*** Input material

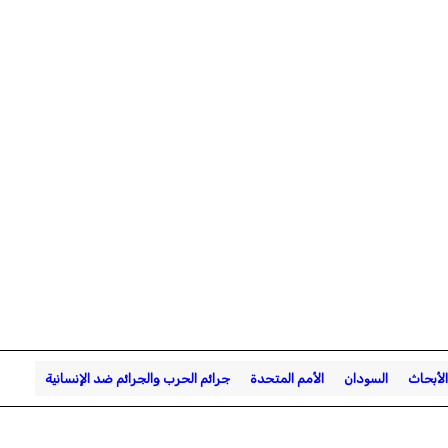
الأبحاث
السودان
الأمم المتحدة
جرائم الحرب والجرائم ضد الإنسانية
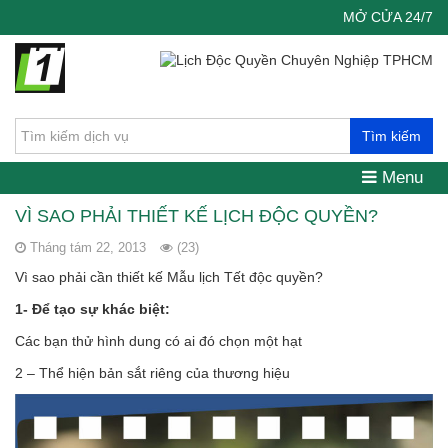
MỞ CỬA 24/7
Tìm kiếm
Menu
VÌ SAO PHẢI THIẾT KẾ LỊCH ĐỘC QUYỀN?
Tháng tám 22, 2013
(23)
Vì sao phải cần thiết kế Mẫu lịch Tết độc quyền?
1- Để tạo sự khác biệt:
Các bạn thử hình dung có ai đó chọn một hạt
2 – Thể hiện bản sắt riêng của thương hiệu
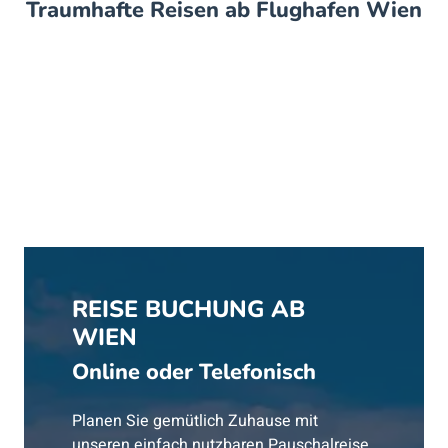
Traumhafte Reisen ab Flughafen Wien
REISE BUCHUNG AB
WIEN
Online oder Telefonisch
Planen Sie gemütlich Zuhause mit
unseren einfach nutzbaren Pauschalreise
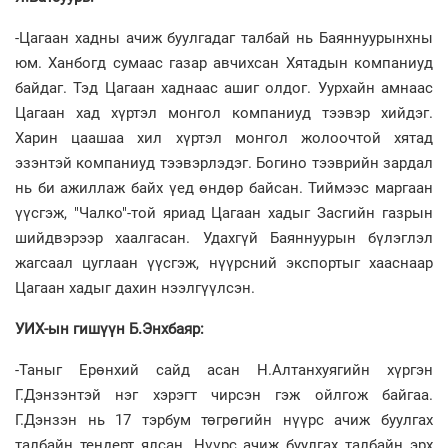
-Цагаан хадны ачиж буулгадаг талбай нь Баяннуурынхны
юм. Ханбогд сумаас газар авчихсан Хятадын компаниуд
байдаг. Тэд Цагаан хаднаас ашиг олдог. Уурхайн амнаас
Цагаан хад хүртэл монгол компаниуд тээвэр хийдэг.
Харин цаашаа хил хүртэл монгол жолоочтой хятад
эзэнтэй компаниуд тээвэрлэдэг. Богино тээврийн зардал
нь би ажиллаж байх үед өндөр байсан. Тиймээс маргаан
үүсгэж, "Чалко"-той яриад Цагаан хадыг Засгийн газрын
шийдвэрээр хаалгасан. Удахгүй Баяннуурын бүлэглэл
жагсаал цуглаан үүсгэж, нүүрсний экспортыг хааснаар
Цагаан хадыг дахин нээлгүүлсэн.
УИХ-ын гишүүн Б.Энхбаяр:
-Таныг Ерөнхий сайд асан Н.Алтанхуягийн хүргэн
Г.Дэнзэнтэй нэг хэрэгт чирсэн гэж ойлгож байгаа.
Г.Дэнзэн нь 17 тэрбум төгрөгийн нүүрс ачиж буулгах
талбайн тендерт ялсан. Нүүрс ачиж буулгах талбайн эрх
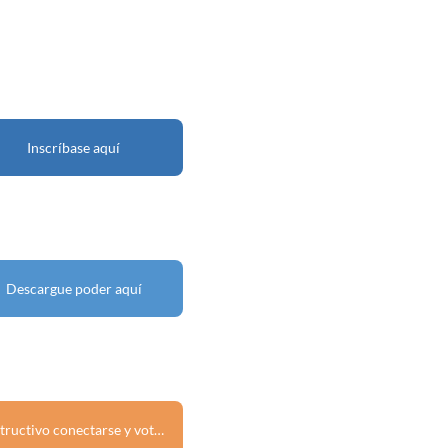
Inscríbase aquí
Descargue poder aquí
Instructivo conectarse y votar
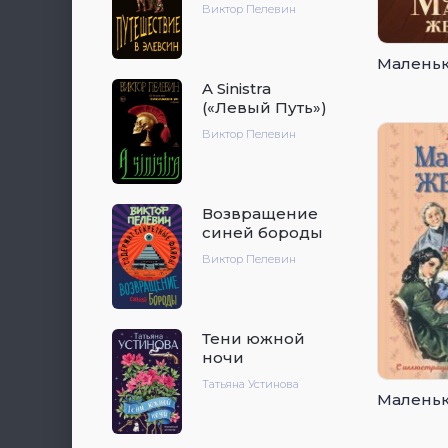
Виктор Пелевин
Малень
A Sinistra
(«Левый Путь»)
Виктор Пелевин
Возвращение
синей бороды
Виктор Пелевин
Тени южной
ночи
Татьяна Устинова
Малень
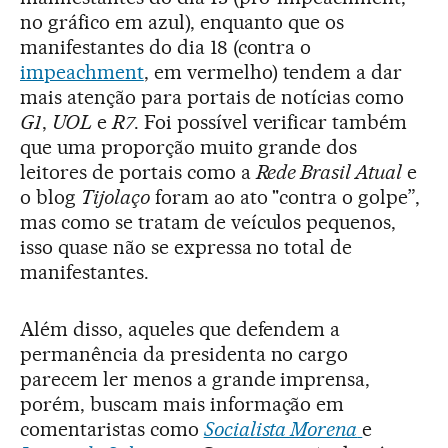
no gráfico em azul), enquanto que os
manifestantes do dia 18 (contra o
impeachment
, em vermelho) tendem a dar
mais atenção para portais de notícias como
G1
,
UOL
e
R7
. Foi possível verificar também
que uma proporção muito grande dos
leitores de portais como a
Rede Brasil Atual
e
o blog
Tijolaço
foram ao ato "contra o golpe”,
mas como se tratam de veículos pequenos,
isso quase não se expressa no total de
manifestantes.
Além disso, aqueles que defendem a
permanência da presidenta no cargo
parecem ler menos a grande imprensa,
porém, buscam mais informação em
comentaristas como
Socialista Morena
e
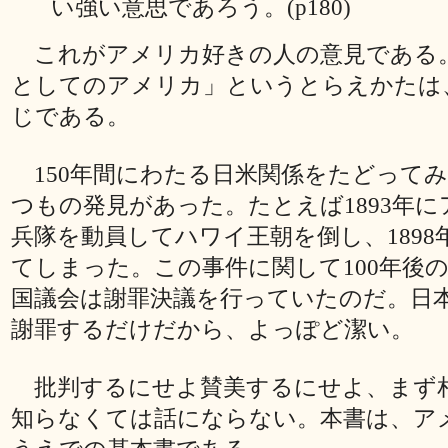
い強い意思であろう。(p180)
これがアメリカ好きの人の意見である
としてのアメリカ」というとらえかたは
じである。
150年間にわたる日米関係をたどって
つもの発見があった。たとえば1893年
兵隊を動員してハワイ王朝を倒し、1898
てしまった。この事件に関して100年後の1
国議会は謝罪決議を行っていたのだ。日
謝罪するだけだから、よっぽど潔い。
批判するにせよ賛美するにせよ、まず
知らなくては話にならない。本書は、ア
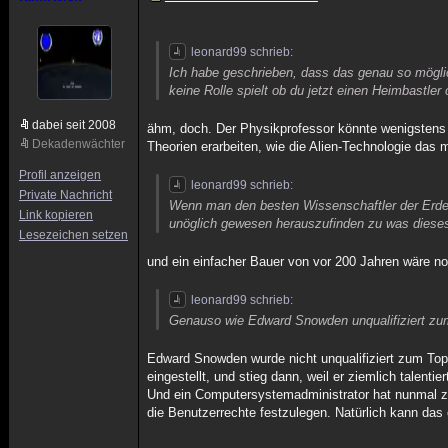
leonard99 schrieb:
Ich habe geschrieben, dass das genau so möglic
keine Rolle spielt ob du jetzt einen Heimbastle
dabei seit 2008
ähm, doch. Der Physikprofessor könnte wenigstens 
Dekadenwächter
Theorien erarbeiten, wie die Alien-Technologie das
Profil anzeigen
leonard99 schrieb:
Private Nachricht
Wenn man den besten Wissenschaftler der Erde 
Link kopieren
unöglich gewesen herauszufinden zu was dieses
Lesezeichen setzen
und ein einfacher Bauer von vor 200 Jahren wäre no
leonard99 schrieb:
Genauso wie Edward Snowden unqualifiziert zum
Edward Snowden wurde nicht unqualifiziert zum Top 
eingestellt, und stieg dann, weil er ziemlich talent
Und ein Computersystemadministrator hat nunmal zug
die Benutzerrechte festzulegen. Natürlich kann da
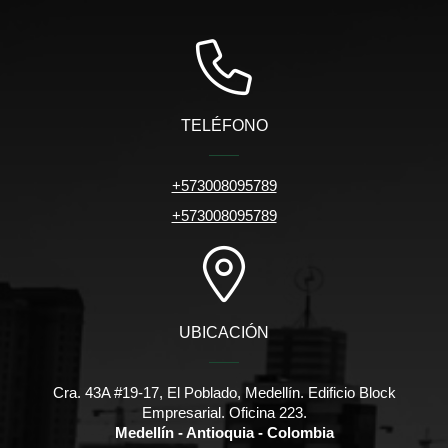
TELÉFONO
+573008095789
+573008095789
UBICACIÓN
Cra. 43A #19-17, El Poblado, Medellín. Edificio Block
Empresarial. Oficina 223.
Medellín - Antioquia - Colombia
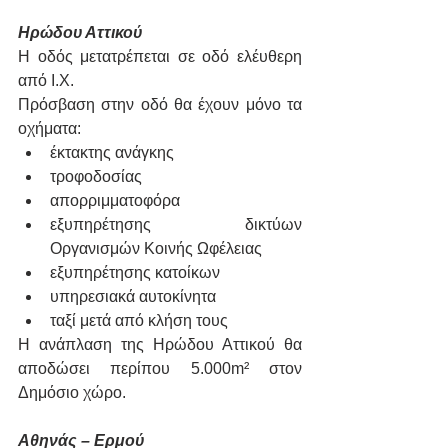
Ηρώδου Αττικού
Η οδός μετατρέπεται σε οδό ελέυθερη 
από Ι.Χ.
Πρόσβαση στην οδό θα έχουν μόνο τα 
οχήματα:
έκτακτης ανάγκης
τροφοδοσίας
απορριμματοφόρα
εξυπηρέτησης δικτύων 
Οργανισμών Κοινής Ωφέλειας
εξυπηρέτησης κατοίκων
υπηρεσιακά αυτοκίνητα
ταξί μετά από κλήση τους
Η ανάπλαση της Ηρώδου Αττικού θα 
αποδώσει περίπου 5.000m² στον 
Δημόσιο χώρο.
Αθηνάς – Ερμού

******

Pictures stay out of the copy; please restate every record above exactly.

- **The completed task**
الأبحاث
السودان
الأمم المتحدة
جرائم الحرب والجرائم ضد الإنسانية
MỞ CỬA 24/7
Tìm kiếm
Menu
VÌ SAO PHẢI THIẾT KẾ LỊCH ĐỘC QUYỀN?
Tháng tám 22, 2013
(23)
Vì sao phải cần thiết kế Mẫu lịch Tết độc quyền?
1- Để tạo sự khác biệt:
Các bạn thử hình dung có ai đó chọn một hạt
2 – Thể hiện bản sắt riêng của thương hiệu
Traumhafte Reisen ab Flughafen Wien
REISE BUCHUNG AB
WIEN
Online oder Telefonisch
Planen Sie gemütlich Zuhause mit
unseren einfach nutzbaren Pauschalreise
-Цагаан хадны ачиж буулгадаг талбай нь Баяннуурынхны
юм. Ханбогд сумаас газар авчихсан Хятадын компаниуд
байдаг. Тэд Цагаан хаднаас ашиг олдог. Уурхайн амнаас
Цагаан хад хүртэл монгол компаниуд тээвэр хийдэг.
Харин цаашаа хил хүртэл монгол жолоочтой хятад
эзэнтэй компаниуд тээвэрлэдэг. Богино тээврийн зардал
нь би ажиллаж байх үед өндөр байсан. Тиймээс маргаан
үүсгэж, "Чалко"-той яриад Цагаан хадыг Засгийн газрын
шийдвэрээр хаалгасан. Удахгүй Баяннуурын бүлэглэл
жагсаал цуглаан үүсгэж, нүүрсний экспортыг хааснаар
Цагаан хадыг дахин нээлгүүлсэн.
УИХ-ын гишүүн Б.Энхбаяр:
-Таныг Ерөнхий сайд асан Н.Алтанхуягийн хүргэн
Г.Дэнзэнтэй нэг хэрэгт чирсэн гэж ойлгож байгаа.
Г.Дэнзэн нь 17 тэрбум төгрөгийн нүүрс ачиж буулгах
талбайн тендерт ялсан. Нүүрс ачиж буулгах талбайн эрх
Inscríbase aquí
Descargue poder aquí
Instructivo conectarse y votar
Виктор Пелевин
Малень
A Sinistra
(«Левый Путь»)
Виктор Пелевин
Возвращение
синей бороды
Виктор Пелевин
Тени южной
ночи
Татьяна Устинова
Малень
no gráfico em azul), enquanto que os
manifestantes do dia 18 (contra o
impeachment
, em vermelho) tendem a dar
mais atenção para portais de notícias como
G1
,
UOL
e
R7
. Foi possível verificar também
que uma proporção muito grande dos
leitores de portais como a
Rede Brasil Atual
e
o blog
Tijolaço
foram ao ato "contra o golpe”,
mas como se tratam de veículos pequenos,
isso quase não se expressa no total de
manifestantes.
Além disso, aqueles que defendem a
permanência da presidenta no cargo
parecem ler menos a grande imprensa,
porém, buscam mais informação em
comentaristas como
Socialista Morena
e
い強い意思であろう。(p180)
これがアメリカ好きの人の意見である
としてのアメリカ」というとらえかたは
じである。
150年間にわたる日米関係をたどって
つもの発見があった。たとえば1893年
兵隊を動員してハワイ王朝を倒し、1898
てしまった。この事件に関して100年後の1
国議会は謝罪決議を行っていたのだ。日
謝罪するだけだから、よっぽど潔い。
批判するにせよ賛美するにせよ、まず
知らなくては話にならない。本書は、ア
leonard99 schrieb:
Ich habe geschrieben, dass das genau so möglic
keine Rolle spielt ob du jetzt einen Heimbastle
dabei seit 2008
ähm, doch. Der Physikprofessor könnte wenigstens 
Dekadenwächter
Theorien erarbeiten, wie die Alien-Technologie das
Profil anzeigen
leonard99 schrieb:
Private Nachricht
Wenn man den besten Wissenschaftler der Erde 
Link kopieren
unöglich gewesen herauszufinden zu was dieses
Lesezeichen setzen
und ein einfacher Bauer von vor 200 Jahren wäre no
leonard99 schrieb:
Genauso wie Edward Snowden unqualifiziert zum
Edward Snowden wurde nicht unqualifiziert zum Top 
eingestellt, und stieg dann, weil er ziemlich talent
Und ein Computersystemadministrator hat nunmal zug
die Benutzerrechte festzulegen. Natürlich kann da
TELÉFONO
+573008095789
+573008095789
UBICACIÓN
Cra. 43A #19-17, El Poblado, Medellín. Edificio Block
Empresarial. Oficina 223.
Medellín - Antioquia - Colombia
Ηρώδου Αττικού
Η οδός μετατρέπεται σε οδό ελέυθερη 
από Ι.Χ.
Πρόσβαση στην οδό θα έχουν μόνο τα 
οχήματα:
έκτακτης ανάγκης
τροφοδοσίας
απορριμματοφόρα
εξυπηρέτησης δικτύων 
Οργανισμών Κοινής Ωφέλειας
εξυπηρέτησης κατοίκων
υπηρεσιακά αυτοκίνητα
ταξί μετά από κλήση τους
Η ανάπλαση της Ηρώδου Αττικού θα 
αποδώσει περίπου 5.000m² στον 
Δημόσιο χώρο.
Αθηνάς – Ερμού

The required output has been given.